3.6.3 Two Studies of Insects (ca. 1480/ca. 1503 – 1505)
The two studies, drawn on pieces of paper cut out and attached to a sheet of the same colour, represent a great capricorn beetle (above) belonging to the order of the Coleoptera, and a dragonfly (below). Their different graphic treatment – almost horizontal in the first, and more pointy and thin in the second – resulted in their attribution by art historians to two different periods of Leonardo’s career. The extremely high quality of the execution, which can be seen in the exquisite hatching of the veins on the wings and frame of the body, and in the anatomical precision of the legs, clearly shows this is an autograph work by the master himself.
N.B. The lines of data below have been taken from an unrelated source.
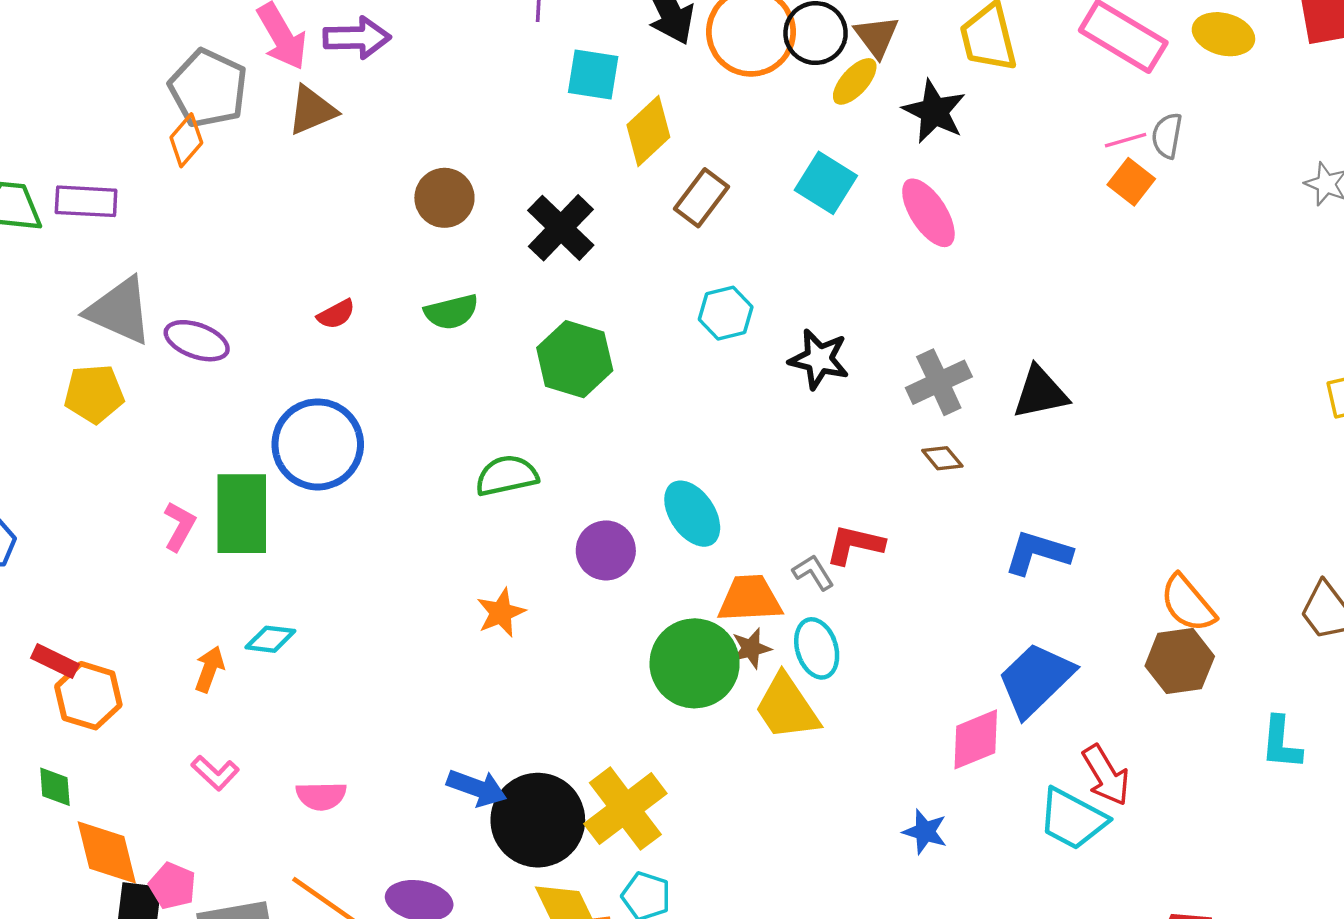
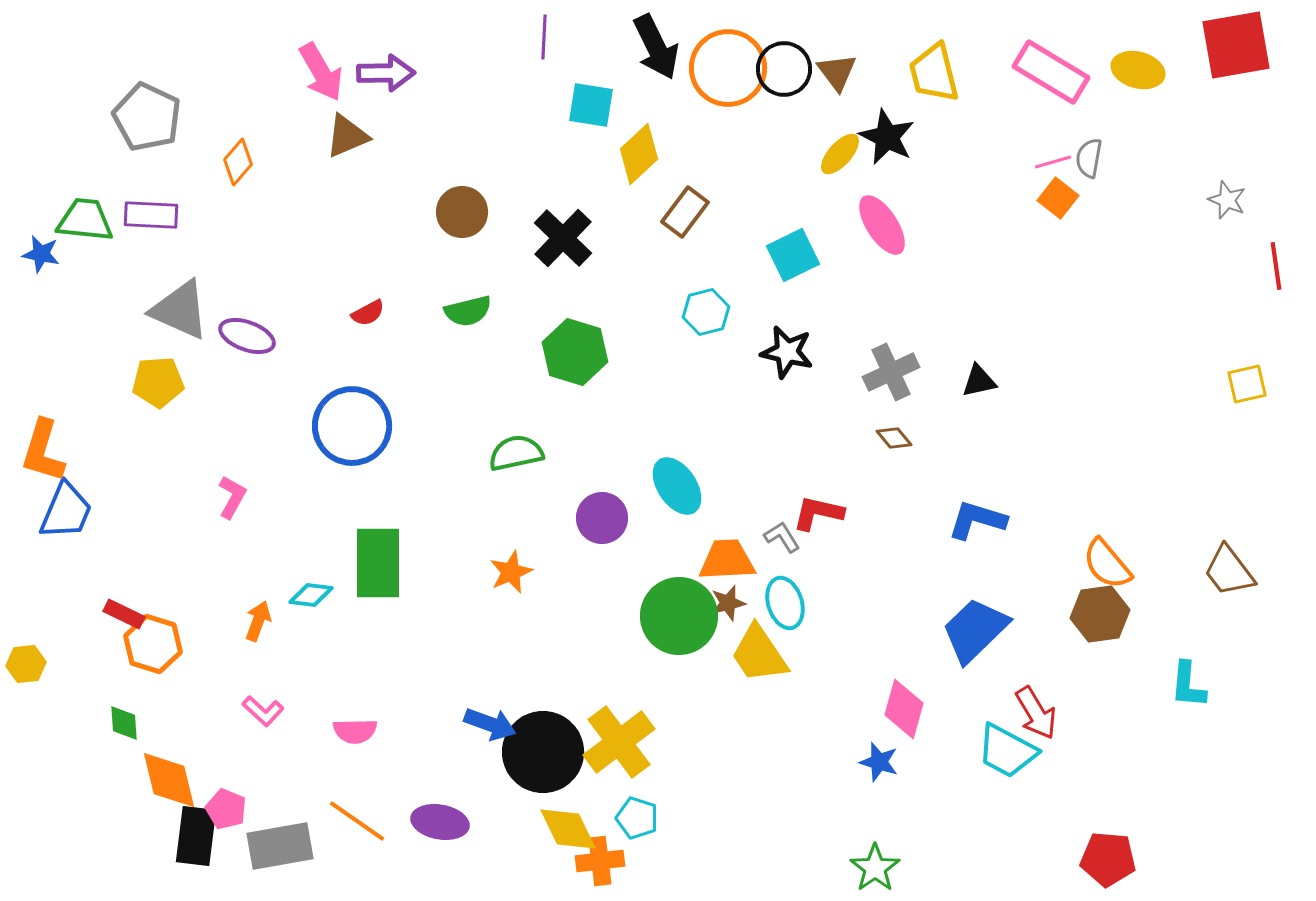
yellow ellipse: (855, 81) -> (840, 154), moved
gray pentagon: (208, 88) -> (147, 117), moved
cyan square: (826, 183) -> (793, 255), moved, turned 32
black triangle: (1040, 393) -> (979, 381), size x0.7
green rectangle: (242, 514) -> (378, 563), moved
pink diamond: (976, 739) -> (904, 709), moved, turned -52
3.6.4 “Codex Atlanticus” f. 563r, Designs and Annotations for a Bridge on the Naviglio d’Ivrea (ca. 1488) (permanent collection of the Ambrosian Library in Milan)
This folio is also part of the “Codex Atlanticus” and it deals with a relatively unexplored theme – the relationship between Leonardo and Piedmont. On it, a bridge over the Naviglio di Ivrea (Ivrea Canal) is depicted, a pioneering feat of hydraulic engineering carried out in the area of Ivrea from 1468 and commissioned by Duchess Jolanda, wife of Amadeus IX of Savoy. Based on texts in the Codex, the Ivrea waterway project is attributed to Leonardo by some historians.
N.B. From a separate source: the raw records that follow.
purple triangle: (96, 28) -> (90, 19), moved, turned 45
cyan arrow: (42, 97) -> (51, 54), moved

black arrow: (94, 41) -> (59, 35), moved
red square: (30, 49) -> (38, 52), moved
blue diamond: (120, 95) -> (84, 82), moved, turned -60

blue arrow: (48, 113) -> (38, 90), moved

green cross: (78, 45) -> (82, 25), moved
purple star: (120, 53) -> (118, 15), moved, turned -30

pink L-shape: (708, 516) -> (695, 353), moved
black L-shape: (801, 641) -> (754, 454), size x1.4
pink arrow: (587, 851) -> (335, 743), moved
3.6.5 “Divina Proportione” (1509) (Luca Pacioli)
The famous “Divina Proportione”, a book on mathematics, was composed around 1498 in Milan by Luca Pacioli and first printed in 1509 in Venice. Pacioli produced three manuscripts of the treatise by different scribes. He gave the first copy, which is now preserved in the Bibliothèque de Genève in Geneva, to Ludovico il Moro, the Duke of Milan; the second copy, which is now preserved in the Ambrosian Library in Milan, to Galeazzo da Sanseverino; and the third one, which is now missing, to Pier Soderini, the Gonfaloniere of Florence. Leonardo da Vinci, who was a friend of the author, made the drawings of the polyhedra while he lived with and took mathematics lessons from Pacioli, and is referred to with admiration in the text.